Architects and designers set the context within which we spend our lives. Design influences how many tons of carbon dioxide will be emitted into the atmosphere each year; how many pedestrians and cyclists will be able to travel safely each day between home and work; how many children will miss school this year because of respiratory problems related to ground-level ozone and unhealthy interiors; how many elders with weak hearts will be spared a trip to the emergency room during the next heat wave; and, how many individuals suffering from chronic diseases such as obesity and diabetes will be able to follow their doctors’ instructions on active living and healthy eating.

It is time for the design community to take ownership of this immense responsibility. Evidence-based, data-driven tools like HIAs, can assess the specific risks, needs, and opportunities unique to each design project. These tools have made it possible to gather industry-wide data on the relative effectiveness of specific design strategies to reduce the health effects of climate change—similar to the data gathering and analysis currently underway in the green building sector targeting energy and water efficiency.

In spite of the urgency underlying the Lancet Commission report, it concludes on a positive note, proposing that, “tackling climate change could be the greatest global health opportunity of this century.” Similarly, Pope Francis writes: “It is not enough to seek the beauty of design. More precious still is the service we offer to another kind of beauty: people’s quality of life, their adaptation to the environment, encounter and mutual assistance.”

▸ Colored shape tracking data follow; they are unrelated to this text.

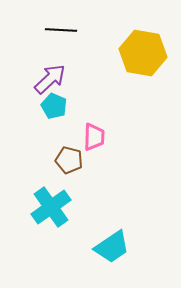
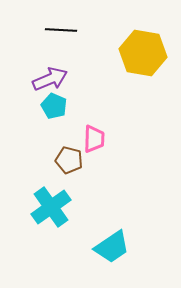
purple arrow: rotated 20 degrees clockwise
pink trapezoid: moved 2 px down
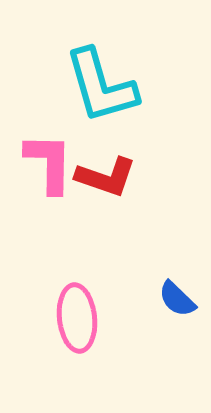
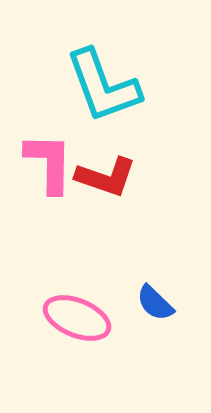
cyan L-shape: moved 2 px right; rotated 4 degrees counterclockwise
blue semicircle: moved 22 px left, 4 px down
pink ellipse: rotated 62 degrees counterclockwise
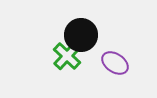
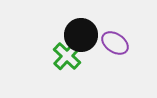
purple ellipse: moved 20 px up
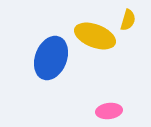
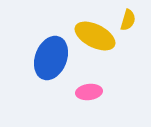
yellow ellipse: rotated 6 degrees clockwise
pink ellipse: moved 20 px left, 19 px up
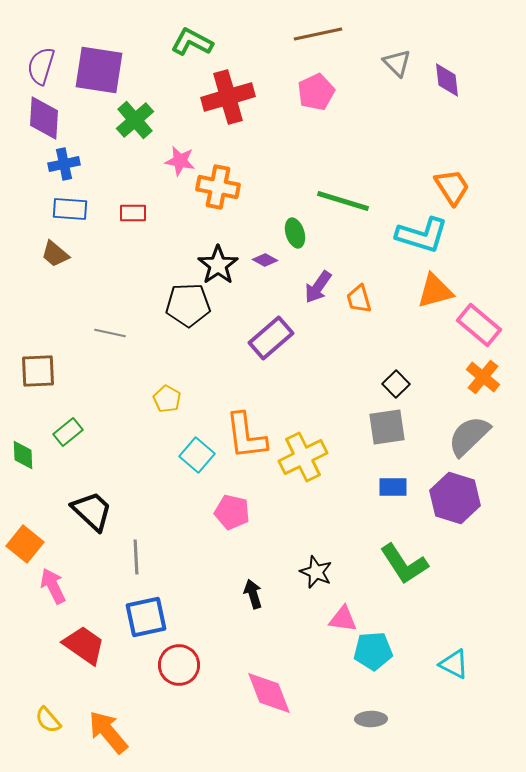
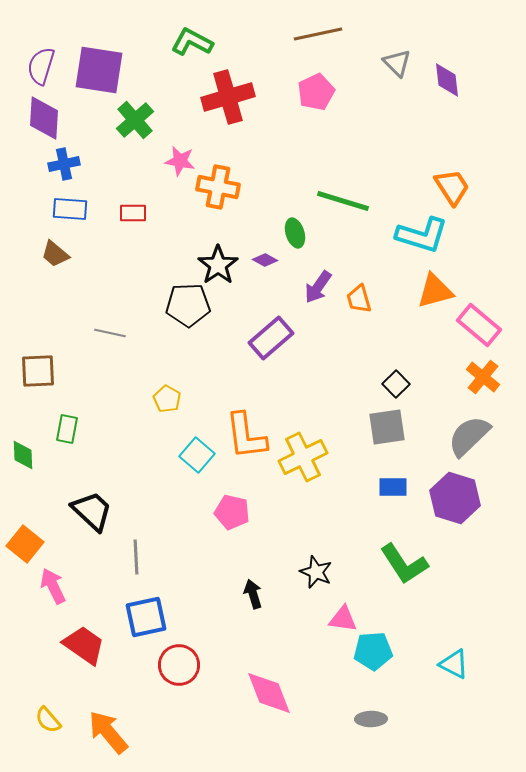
green rectangle at (68, 432): moved 1 px left, 3 px up; rotated 40 degrees counterclockwise
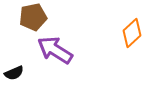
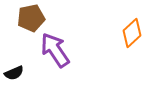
brown pentagon: moved 2 px left, 1 px down
purple arrow: rotated 24 degrees clockwise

The groundswell of attention being paid to the health effects of climate change in the run up to COP21 offers the design community a unique opportunity to take that message to heart. In the past, some land use decisions have contributed to both climate change and the global chronic disease epidemic. It is now time for the design community to turn that paradigm on its head and lead the way towards building a low carbon, resilient, and healthy world.

 

Adele Houghton, president of Biositu LLC, is a registered Architect and green building professional. She holds a Master of Public Health and a Certificate in Public Health Informatics. Examples of designs that reduce the site-specific health risks of climate change can be found on the Biositu LLC blog, Building Public Health.